In this paper, I use narrative text analysis (Bowen, 2009) to review the federal teaching standards for all three countries and establish the similarities and differences to hypothesize how and why these could be related in observed differences in classroom practices. Then, I systematically compare classroom practices ratings, derived from the TALIS Video Study, across these three Latin American countries using confirmatory factor analysis (Xu & Tracey, 2017). Thus, I investigate the following research questions:
a) What are the factorial structures of measures of classroom practice derived from the TVS classroom observation protocols in Chile, Colombia, and Mexico?
b) What is their relationship with teaching standards across the three countries?
Findings indicate large variations in classroom practices within countries as well as key differences in classroom practices across the three systems. While ratings of classroom practices resulted in three broad domains—classroom management, student engagement and instruction—the characteristics that made-up each domain varied across countries. This suggests that country context and specific standards of teaching may indeed translate into different factorial structures in observation measures of classroom practices (e.g.: Rutkowski & Svetina, 2014, 2017).
I concluded that two specific yet distinct mechanisms could account for differences in the structures of ratings of classroom practices. The first relates to the measurement of classroom practices by externals raters. But the second mechanism relates to policy enactment (Heimans, 2014). It would be reasonable to speculate that differences in the content and explicitness of standards, and other education policies, including those related to teaching standards could influence the relative frequencies, emphases, and co-occurrence of different types of instructional practices that were enacted in classroom across the three countries (McCarty & Castagno, 2017). In turn, teachers’ differential enactment of these teaching standards can shape the frequency or emphasis on different practices, and thus the factorial structure of the constructs derived from measures of instruction.
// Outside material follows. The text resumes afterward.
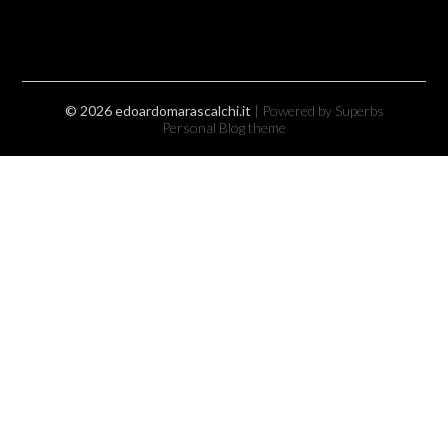
© 2026 edoardomarascalchi.it
| Powered by Superbs
Personal Blog theme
My research additionally provides key insights into what teaching looks like inside these three Latin American countries. Specifically, I showed that teachers across country samples showed an adequate management of the classroom, but moderate-to-low scores in practices related to student engagement and instruction. Each country sample suggests distinct areas of opportunity for growth within these two last domains of teaching.
Given that some of these scores are related to policies that regard teacher training, recruitment, and retention, ensuring that these and professional development programs, directly and explicitly discuss classrooms practices to improve teachers’ classrooms practices is of absolute relevance.